The pound fell vs. the US dollar on Friday as investors re-positioned in anticipation of potential negative Brexit headlines in the weekend papers. They didn’t quite eventuate, and GBP/USD has traded a flat range since markets opened this morning. In terms of getting any deal across the line, PM May is said to be seeking to convince various Brexiteers within her own party as well as DUP MPs by asking EU members for assurances, or better, on the Irish backstop. It’s thought that cross party talks would be a waste of time, with Labour MPs unlikely to support a “Tory” deal and/or keen to pin some blame in the future.

The PM will set out how she intends to proceed with the withdrawal agreement today, as she addresses parliament. MPs will also be given the chance to table amendments to any potential deal, one of which could mean we don’t end up with a no-deal. Article 50 could also be suspended if a withdrawal agreement isn’t agreed by this time next month.

The PM’s speech is the main event today and would be anyway even if any economic data was due for release. We expect GBP/USD to continue trading a narrow range in the lead up, sub 1.29 for the most part.

The dollar finished last week on a strong note as investors appeared more hopeful on a US-China trade deal. It firmed up against most major currencies including GBP, EUR and JPY, supported too by generally better than expected US economic data by way of Industrial Production.

In other news over the weekend, China’s GDP printed at 6.4% yoy vs. expectations for 6.6%, its slowest rate since 1990, raising concerns for the knock-on impact this could have on the global economy. Risk appetite has turned a little more averse, but the effect on currencies, including the dollar, hasn’t been significant.

There isn’t much by way of US economic data due this week and so most traders will be focused on the ongoing US-China trade headlines. Risk events such as Brexit developments may also have an impact on the greenback and general market risk appetite.

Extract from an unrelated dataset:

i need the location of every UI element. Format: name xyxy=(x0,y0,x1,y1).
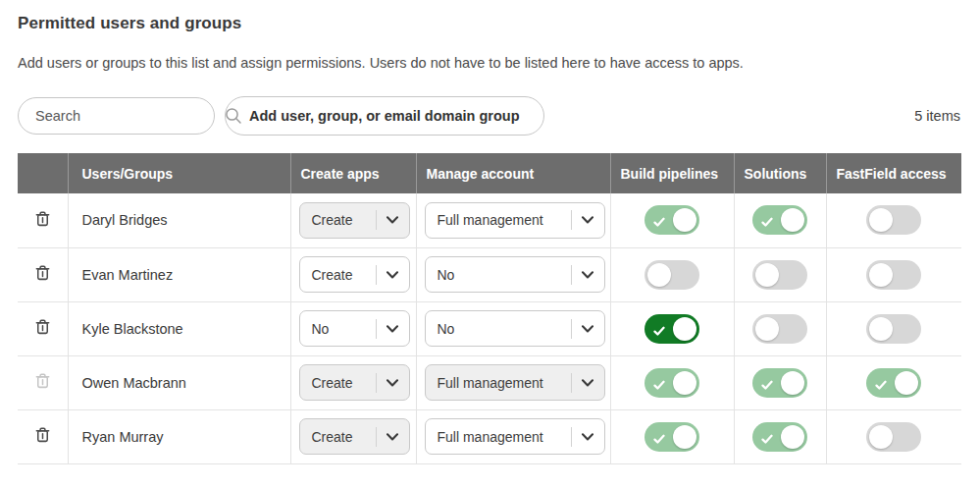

The euro was on the back foot for the most part last week. It was further undermined by the release of weaker than expected European data on Thursday and Friday including Final CPI and Current Account. German PPI has also been released in the last hour, and just like the data last week, printed weaker than expected at -0.4% vs. -0.1%.

It’s a busy week this week for European economic data with German ZEW, European-wide Flash Manufacturing and Services PMI and the ECB monetary policy announcement and press conference all due. With important Brexit developments on the cards, we could see some increased volatility in the EUR/GBP pair through the week.

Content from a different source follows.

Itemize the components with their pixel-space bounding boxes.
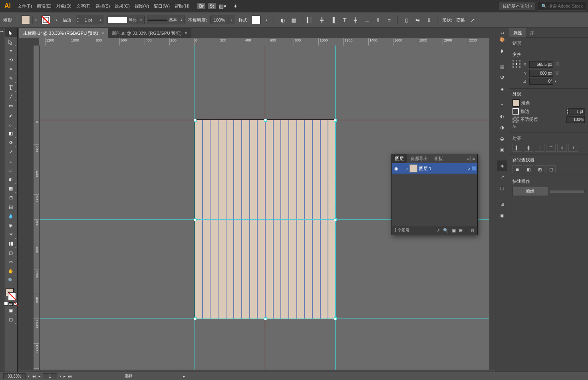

The Australian dollar descended against a stronger greenback on Friday and we saw the pair dragged back under the 0.72 level. The USD index rose thanks to a lift in investor sentiment on hopes of progress on US-Chinese trade tensions; a news report that China had offered to reduce its trade surplus with the US to zero by 2024 was welcomed by traders.

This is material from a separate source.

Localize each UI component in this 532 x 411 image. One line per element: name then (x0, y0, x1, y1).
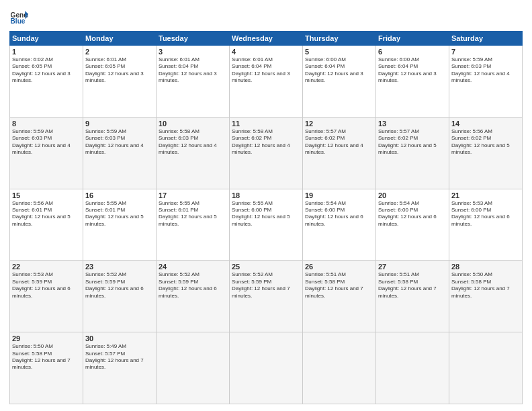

The release of weaker than expected Chinese GDP over the weekend has put further selling pressure on the aussie overnight and it now trades closer to the .71 figure, rather than .72.

The Canadian dollar bounced off 9-day lows on Friday, edging higher into the weekly close on the back of renewed trade optimism. Softening oil prices forced the loonie towards year to date lows before rumours the US treasury department was considering lifting tariffs on Chinese exports helped alleviate trade related tensions.

While the CAD has outperformed its G10 peers so far this year, we expect gains to moderate through the near term. Canada’s economy has softened through recent months leading many analysts to downplay expectations for RBC activity through the first quarter. Many investors see the RBC leaving rates on hold at least until April as oil prices weigh on broader price pressures and the pace of growth across the labour market slows.

The New Zealand dollar edged lower into the close on Friday edging back below 0.6750, almost a full cent lower than its weekly high. Trade optimism helped drive a USD recovery and forced the Kiwi back toward technical supports.

The NZD has struggled to mount any significant upward momentum through the last 2 weeks as market demand for risk continues to ebb and flow on broader global trade and performance concerns. Weaker than expected Chinese GDP over the weekend is proof of this, with the kiwi falling again overnight in response to the news.

Kiwi traders will now likely be turning their attention to Wednesday’s CPI print. Analysts expect inflation to fall short of the RBNZ 2% midpoint. A soft read may prompt the RBNZ to consider a move away from neutral and bring forward a rate cut in a bid to stimulate activity and price pressures in an otherwise stagnant economic environment. While risk demand continues to struggle in mounting momentum the NZD will likely meet resistance on moves approaching 0.68/0.6850 with supports in play at 0.6710 and 0.6650.